Recently the news came out that 274 plainclothes FBI agents were at the J6 protests, and that some of them later complained they’d been used as political pawns. Some of the coverage on the right implied that they were embedded from the start – but that’s not what the report actually said. To clear that up, here’s a good summary:
The [FBI] document has proven a bombshell to lawmakers, revealing for the first time that the FBI had a total of 274 agents deployed to the Capitol in plainclothes and with guns after the violence started but with no clear safety gear of way to be recognized by other law enforcement agencies working in the chaos of the riot.
So they were sent while the brouhaha was already underway. But they were endangered by not being in uniform, and the situation became even more chaotic. Did they even have instructions on what they were supposed to do there?
More:
Wray, Patel’s predecessor, steadfastly refused to tell Congress how many if any agents went to the Capitol that day. And a prior DOJ Inspector General Report did not divulge the number, referring only to a SWAT team the bureau sent into the Capitol and having more than two dozen informants in the crowd.
The existence of mass FBI agents at the Capitol on Jan. 6 could also be a problem in many of the cases that were subsequently brought in court. If agents were witnesses at the Capitol and did not disclose it in the subsequent affidavits during prosecutions it could create grounds for defendants to appeal.
The document also reveals for the first time that there were widespread concerns for years inside the bureau – sentiments that boiled over after the FBI began sending SWAT teams to arrest Jan. 6 participants on misdemeanor charges – that the FBI had become biased in favor of liberals and against conservatives.
Over the years, I’ve written a great many posts about J6. But one of the things that struck me from the beginning and all along is how many unanswered questions there are – questions to which I strongly believe the authorities actually know the answers. You can see some of my earlier and later questions in the following posts: this written the day after, this written about five months after, this from September of 2021, and this from March of 2023.
Will we ever know the answers? I think not.
NOTE: About a week ago, before this report came out, I was thinking about J6 and one question I’ve wondered about for a long long time. I even wrote a short draft for a post, and this seems as good a time as any to ask the question: who were the people convicted for scaling the Capitol wall, or whose convictions mentioned that they had scaled the wall? After all, those men – I believe they were all men – were among the most visible and alarming participants that day. I figured they’d probably be fairly easy to spotlight, identify, and charge with something. But oddly enough, so far I’ve only found one person whose conviction mentions that he scaled the wall. The description is in this article datelined October 21, 2022, and it says [emphasis mine]:
On Jan. 6, 2021, [Matthew Bledsoe, 38] attended a rally near the Ellipse. Bledsoe then headed to the Capitol, and illegally entered the Capitol grounds shortly after 2:13 p.m. He then moved to the Capitol Building itself. He scaled a wall at the Upper Northwest Terrace and entered through a fire door at the Senate Wing. Among other things, he yelled, “In the Capitol. This is our house. We pay for this s—. Where’s those pieces of s—at?” He climbed a statue and was outside the corridor to the House Chamber and hallways near the Speaker’s Lobby. He left the building about 2:47 p.m., after approximately 22 minutes inside.
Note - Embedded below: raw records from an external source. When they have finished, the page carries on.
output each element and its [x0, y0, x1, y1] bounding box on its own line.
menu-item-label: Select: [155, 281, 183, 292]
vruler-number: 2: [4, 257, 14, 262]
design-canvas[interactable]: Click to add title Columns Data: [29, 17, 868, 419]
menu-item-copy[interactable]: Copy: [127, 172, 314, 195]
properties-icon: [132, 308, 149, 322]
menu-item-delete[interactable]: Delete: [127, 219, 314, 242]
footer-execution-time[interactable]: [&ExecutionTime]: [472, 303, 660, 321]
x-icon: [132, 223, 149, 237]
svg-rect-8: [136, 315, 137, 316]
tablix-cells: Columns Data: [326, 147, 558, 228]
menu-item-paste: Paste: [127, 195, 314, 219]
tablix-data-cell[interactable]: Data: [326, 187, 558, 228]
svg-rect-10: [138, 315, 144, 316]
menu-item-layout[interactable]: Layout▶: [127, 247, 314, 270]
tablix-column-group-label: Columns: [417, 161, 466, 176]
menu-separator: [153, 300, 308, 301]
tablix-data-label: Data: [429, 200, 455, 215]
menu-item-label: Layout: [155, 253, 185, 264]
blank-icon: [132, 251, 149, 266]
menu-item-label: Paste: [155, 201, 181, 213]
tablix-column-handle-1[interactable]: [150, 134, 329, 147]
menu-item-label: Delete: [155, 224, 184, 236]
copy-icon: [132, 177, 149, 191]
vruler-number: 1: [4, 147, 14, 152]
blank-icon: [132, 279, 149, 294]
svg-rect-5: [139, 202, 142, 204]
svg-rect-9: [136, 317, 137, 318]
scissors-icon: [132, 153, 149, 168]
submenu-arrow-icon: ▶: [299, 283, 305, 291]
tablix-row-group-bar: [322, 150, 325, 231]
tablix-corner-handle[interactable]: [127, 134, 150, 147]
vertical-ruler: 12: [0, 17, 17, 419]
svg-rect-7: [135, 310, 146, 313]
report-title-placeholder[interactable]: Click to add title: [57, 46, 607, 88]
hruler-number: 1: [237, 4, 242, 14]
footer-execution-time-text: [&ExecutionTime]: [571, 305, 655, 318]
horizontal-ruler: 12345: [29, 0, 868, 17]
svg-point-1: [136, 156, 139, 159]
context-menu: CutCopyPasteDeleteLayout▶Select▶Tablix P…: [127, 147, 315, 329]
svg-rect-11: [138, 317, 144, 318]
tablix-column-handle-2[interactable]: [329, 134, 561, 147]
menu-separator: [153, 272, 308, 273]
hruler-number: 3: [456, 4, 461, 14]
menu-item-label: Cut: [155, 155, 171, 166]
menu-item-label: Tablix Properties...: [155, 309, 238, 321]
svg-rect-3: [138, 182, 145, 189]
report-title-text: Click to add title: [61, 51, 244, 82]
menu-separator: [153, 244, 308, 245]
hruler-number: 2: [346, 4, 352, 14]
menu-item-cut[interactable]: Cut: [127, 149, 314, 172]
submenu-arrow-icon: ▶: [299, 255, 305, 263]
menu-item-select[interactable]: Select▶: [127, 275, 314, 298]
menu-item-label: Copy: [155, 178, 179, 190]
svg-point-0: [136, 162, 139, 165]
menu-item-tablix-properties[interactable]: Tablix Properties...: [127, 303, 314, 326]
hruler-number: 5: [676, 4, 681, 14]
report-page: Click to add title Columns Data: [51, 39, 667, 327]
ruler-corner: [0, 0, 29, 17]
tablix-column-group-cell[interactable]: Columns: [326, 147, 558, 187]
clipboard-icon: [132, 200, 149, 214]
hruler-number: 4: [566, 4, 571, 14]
Within two hours, however, Bledsoe returned, lingering outside the East Rotunda Doors as law enforcement officers worked to secure the building and grounds.
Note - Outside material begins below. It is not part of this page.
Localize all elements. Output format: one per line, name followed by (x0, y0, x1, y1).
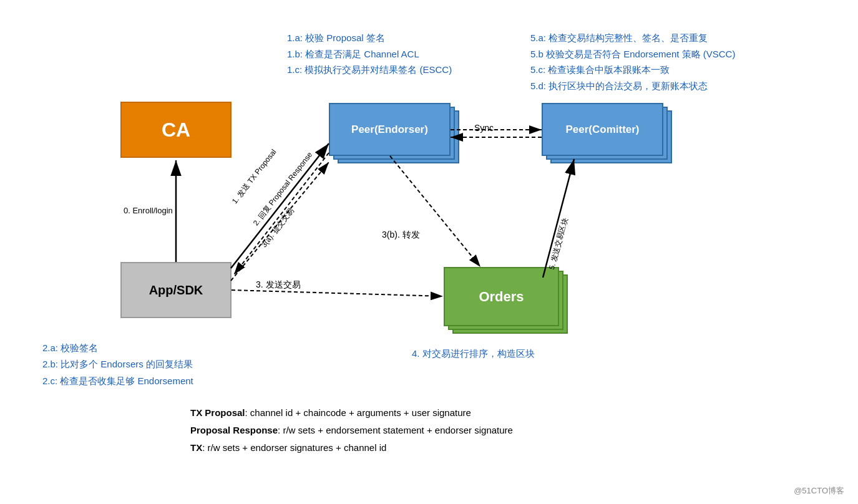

He got a sentence of four years in prison. It appears those four years were for trespassing, climbing a statue, and yelling a few curses. No one even seems to have alleged that he was violent towards anyone. I’ve read another article about Bledsoe, which mentions that prosecutors asked for a sentence of nearly six years.
But we’re already quite familiar with the overreach of the prosecutors and the judges who applied that sort of penalty for a non-violent demonstrator. My question remains: who were the other people scaling the wall? Maybe they were all demonstrators much like Bledsoe. But I’d like to know. I realize there are many more important things about J6 that we still don’t know. But that particular one bugs me. If you can find more information on the people who climbed the wall, please put in in the comments.